How to identify, prevent waterside failure mechanisms in your HRSGs

By David G Daniels, Mechanical & Materials Engineering

None of the waterside fail­ure mechanisms found in heat-recovery steam generators (HRSGs)—including flow-accelerated cor­rosion (FAC), corrosion fatigue, thermal fatigue, and under-depos­it corrosion)—are exclusive to this type of boiler. However, failures attributed to these mechanisms have occurred more frequently at some combined-cycle plants than at fossil-fired steam/elec­tric stations. Even relatively new HRSGs have suffered damage.

Surveys show that about 70% of the HRSG failures are water-chemistry-related, compared to only about 30% in convention­al boilers. Reliable operation of HRSGs demands close attention to water chemistry both when the unit is operating and in lay-up (short term and long term). Also important: thorough inspections during annual outages to identify problems before failures occur and correction is possible.

The principal waterside fail­ure mechanisms are discussed in individual sections below. Guid­ance is provided to plant opera­tions personnel on where a given failure mechanism typically occurs and under what circum­stances—so you know where to look during the inspection. Next, you’ll see what the damage “looks like” to enable positive and rapid identification. How to correct the problem wraps up the coverage.

1. Flow-accelerated corrosion

Where failures occur. FAC can occur in almost all HRSG pip­ing that contains water (single phase) and water/steam mixtures (two phase). It is most common in and around the low-pressure (l-p) drum and l-p evaporator. Because water is an essential part of the FAC mechanism, it cannot occur in superheated steam lines.

What it looks like. Single-phase FAC can be described as an “orange peel” texture (Fig 1). A close-up view of the corroded area often appears as multiple comet-shaped divots in the metal. The damage starts and stops suddenly along the length of the piping but is often widespread around the circumference. It is more common in elbows, tees, reducers, or places where water or water/steam mixtures impinge on a metal surface.

Two-phase FAC occurs in pip­ing containing wet or saturat­ed steam. It has a “tiger stripe” appearance from magnetite being removed and deposited in dif­ferent areas by the water/steam mixture (Fig 2). In a cross-section under a metallograph, two-phase FAC often creates what has been described as “box” magnetite.

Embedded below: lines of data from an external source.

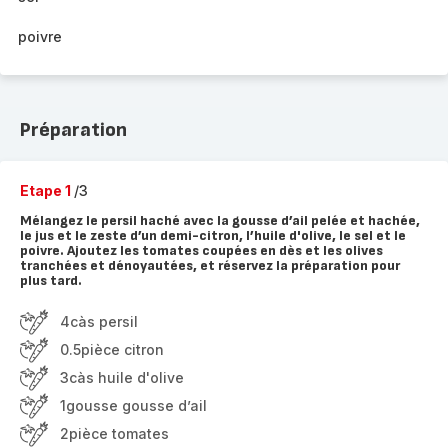
poivre
Préparation
Etape 1
/3
Mélangez le persil haché avec la gousse d’ail pelée et hachée,
le jus et le zeste d’un demi-citron, l’huile d'olive, le sel et le
poivre. Ajoutez les tomates coupées en dès et les olives
tranchées et dénoyautées, et réservez la préparation pour
plus tard.
4càs persil
0.5pièce citron
3càs huile d'olive
1gousse gousse d’ail
2pièce tomates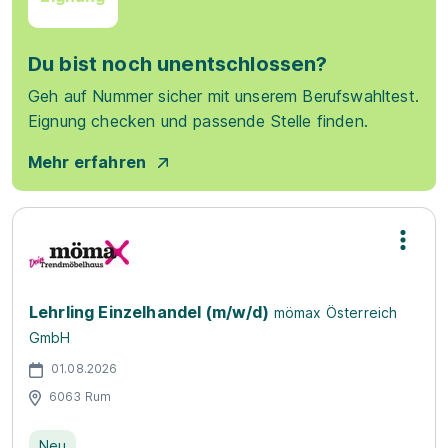
Du bist noch unentschlossen?
Geh auf Nummer sicher mit unserem Berufswahltest.
Eignung checken und passende Stelle finden.
Mehr erfahren
Lehrling Einzelhandel (m/w/d)
mömax Österreich
GmbH
01.08.2026
6063 Rum
Neu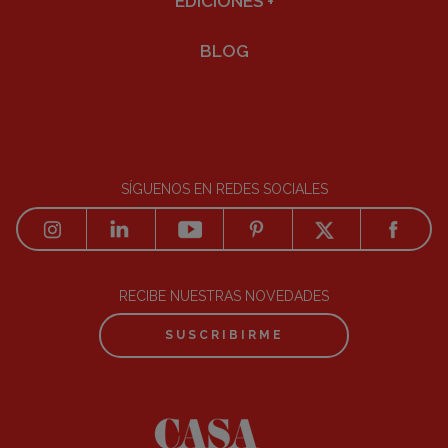
EDICIONES
+
BLOG
SÍGUENOS EN REDES SOCIALES
RECIBE NUESTRAS NOVEDADES
SUSCRIBIRME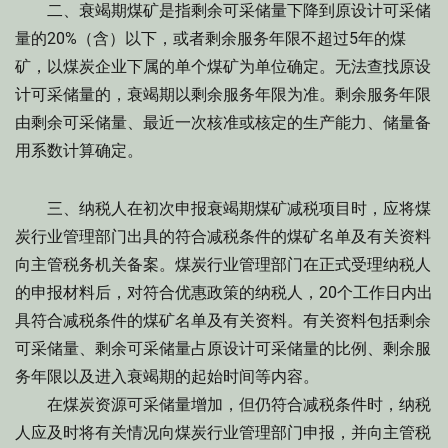
二、衰竭期煤矿是指剩余可采储量下降到原设计可采储
量的20%（含）以下，或者剩余服务年限不超过5年的煤
矿，以煤炭企业下属的单个煤矿为单位确定。无法查找原设
计可采储量的，衰竭期以剩余服务年限为准。剩余服务年限
由剩余可采储量、最近一次核准或核定的生产能力、储量备
用系数计算确定。
三、纳税人在初次申报衰竭期煤矿减税项目时，应将煤
炭行业管理部门出具的符合减税条件的煤矿名单及有关资料
向主管税务机关备案。煤炭行业管理部门在正式受理纳税人
的申报材料后，对符合优惠政策的纳税人，20个工作日内出
具符合减税条件的煤矿名单及有关资料。有关资料包括剩余
可采储量、剩余可采储量占原设计可采储量的比例、剩余服
务年限以及进入衰竭期的起始时间等内容。
在煤炭资源可采储量增加，但仍符合减税条件时，纳税
人应及时将有关情况向煤炭行业管理部门申报，并向主管税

The mechanism. Several fac­tors combine to create FAC, which advances rapidly after it first begins. However, the reac­tion slows with time. Here’s why: The high solubility of Fe+2 in feedwater drives the mechanism.

Note that pure magnetite (Fe3O4) contains one Fe+2 for every Fe+3 in the structure. As the Fe+2 goes into solution during the corro­sion process, the concentration of the “protective” Fe+3 in the iron oxide deposit increases, thereby slowing the rate of metal deterio­ration.

  • Impact of alloys. Other oxides can substitute for Fe+3 in the deposit and have the same result. Most common is chrome oxide. The presence of even 0.1% chromium in the metal can make a significant difference between a pipe that has significant FAC and one that has none. In areas susceptible to FAC, alloys con­taining 1% chrome often are specified. Molybdenum has a similar effect.
  • Piping geometry and veloc­ity. While magnetite is ubiqui­tous in HRSGs, FAC is not. Obvi­ously, there is more to FAC than just the solubility of magnetite in feedwater. How quickly the Fe+2 migrates into solution deter­mines the rate at which FAC proceeds, and this is influenced by flow velocity and piping geom­etry. There is no minimum veloc­ity for FAC to occur; however, it increases with increasing veloc­ity. Where steam forms in the piping, conditions become more erosive, increasing the likelihood of FAC. Flow disruptions also are critical (Fig 3).
  • Water temperature is anoth­er important factor. As it increas­es, the solubility of magnetite increases. The solubility of sin­gle-phase FAC peaks in the 265F-300F range, two-phase between 300F and 390F—depending on which research you read. Above these temperature ranges, the characteristics of the oxide for­mation and the permeability of the base metal to hydrogen decrease the FAC rate. This does not mean that FAC cannot occur at higher temperatures, only that the rate is lower than it would be at lower temperatures. For more detail, see “FAC and cavitation. . . ,” COMBINED CYCLE Journal, Spring 2004; available at

Early detection. High iron con­centrations in the HRSG are one indication that corrosion, particu­larly FAC, may be occurring. The Fe+2 in solution can readily form magnetite, so simple qualitative tests—such as the Millipore fil­ter test—provide the information you need.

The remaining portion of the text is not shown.